You know it’s really a scrimmage disguised as a conference game when the Sosa play works to perfection.
The reference is obviously to Edgar Sosa, the less than beloved former point guard, who had the annoying propensity to fritter away scoring opportunities, when handed the rock in end of half situations. Dribble in this direction, dribble the other way, to little effect most of the time. Often, the ball would be stolen for negative last first half points.
Though I have no firm stats, anecdotal remembrance tells me the affinity of The Rick to give the ball to his PG with the clock winding down at the end of first halves — be it Sosa, for whom the phenomenon is named, or Siva, or Smith, or McGee, or Jenkins or Northern — works neither as well as the coach would like. Nor as fans, who dissect every Cardinal twist and turn, wish.

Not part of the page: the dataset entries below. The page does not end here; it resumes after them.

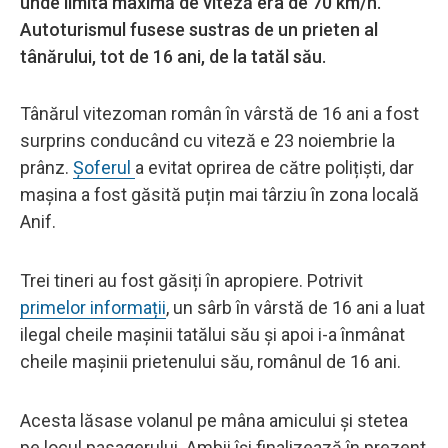
unde limita maximă de viteză era de 70 km/h.
Autoturismul fusese sustras de un prieten al
tânărului, tot de 16 ani, de la tatăl său.
Tânărul vitezoman român în vârstă de 16 ani a fost
surprins conducând cu viteză e 23 noiembrie la
prânz.
Șoferul
a evitat oprirea de către polițiști, dar
mașina a fost găsită puțin mai târziu în zona locală
Anif.
Trei tineri au fost găsiți în apropiere. Potrivit
primelor informații
, un sârb în vârstă de 16 ani a luat
ilegal cheile mașinii tatălui său și apoi i-a înmânat
cheile mașinii prietenului său, românul de 16 ani.
Acesta lăsase volanul pe mâna amicului și stetea
pe locul pasagerului. Ambii își finalizează în prezent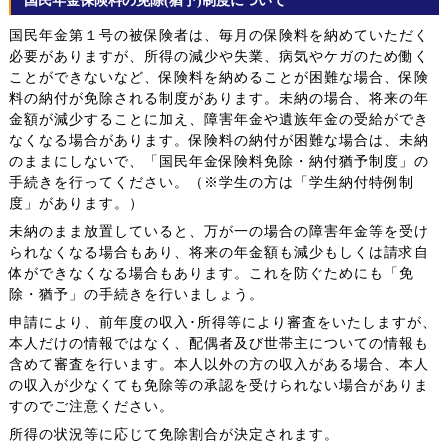
国民年金保険料の免除(猶予)制度について
国民年金第１号の被保険者は、毎月の保険料を納めていただく
必要がありますが、所得の減少や失業、病気やケガのため働く
ことができないなど、保険料を納めることが困難な場合、保険
料の納付が免除される制度があります。未納の場合、将来の年
金額が減少することに加え、障害年金や遺族年金の受給ができ
なくなる場合があります。保険料の納付が困難な場合は、未納
のままにしないで、「国民年金保険料免除・納付猶予制度」の
手続きを行ってください。（※学生の方は「学生納付特例制
度」があります。）
未納のまま放置していると、万が一の場合の障害年金等を受け
られなくなる場合もあり、将来の年金額も減少もしくは請求自
体ができなくなる場合もあります。これを防ぐためにも「免
除・猶予」の手続きを行いましょう。
申請により、前年度の収入･所得等により審査をいたしますが、
本人だけの情報ではなく、配偶者及び世帯主についての情報も
含めて審査を行います。本人以外の方の収入がある場合、本人
の収入が少なくても免除等の承認を受けられない場合がありま
すのでご注意ください。
所得の状況等に応じて免除割合が決定されます。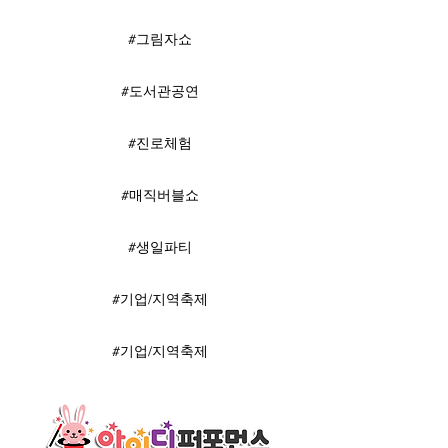
#그림자쇼
#도서관공연
#진로체험
#매직버블쇼
#생일파티
#기업/지역축제
#기업/지역축제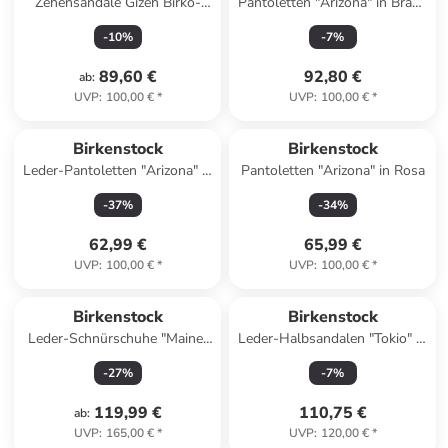
Zehensandale Gizeh Birko-
Pantoletten "Arizona" in Braun
Flor Lack schmal in weiss
- Weite S
-
10
%
-
7
%
89,60 €
92,80 €
ab
:
UVP
:
100,00 €
*
UVP
:
100,00 €
*
Birkenstock
Birkenstock
Leder-Pantoletten "Arizona" in
Pantoletten "Arizona" in Rosa
Beige
-
37
%
-
34
%
62,99 €
65,99 €
UVP
:
100,00 €
*
UVP
:
100,00 €
*
Birkenstock
Birkenstock
Leder-Schnürschuhe "Maine"
Leder-Halbsandalen "Tokio" in
in Beige
Schwarz
-
27
%
-
7
%
119,99 €
110,75 €
ab
:
UVP
:
165,00 €
*
UVP
:
120,00 €
*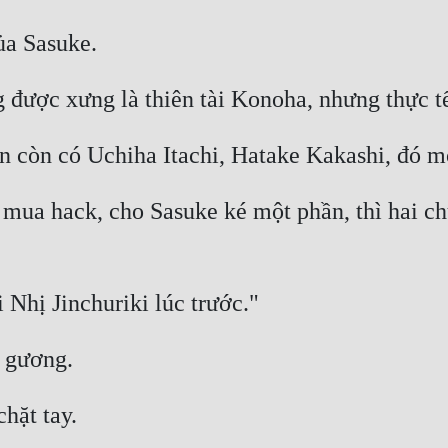
ua hack, cho Sasuke ké một phần, thì hai chữ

It’s supposed to be, I surmise, dribble, drive, draw defenders and dish. Or deliver.
Way more often than not, it’s not delivery, its’ DiGiorno, a cardboard made at home imitation of a pizza. No score. As opposed to a sublime slice of Impellizzeri’s pie, the equivalent of a trey.
But last night, Chris Jones, Louisville’s renaissance PG, tom tommed the ball at the top of the key, while the fans not already heading for an intermission libation sighed in anticipatory dejection. Then, with but a few ticks left before the halftime show now sponsored by a local car dealer, the Memphian throttled into the lane toward the bucket, and, instead of firing some cockamamie, off balance shot toward the rim, zipped a laser to Wayne Blackshear in the corner for a trey.
And a 19 point halftime advantage.
* * * * *
Because Buzz Williams hasn’t been able to work much magic yet in his first season at the helm of the Hokies, the game was a walkover from the get go.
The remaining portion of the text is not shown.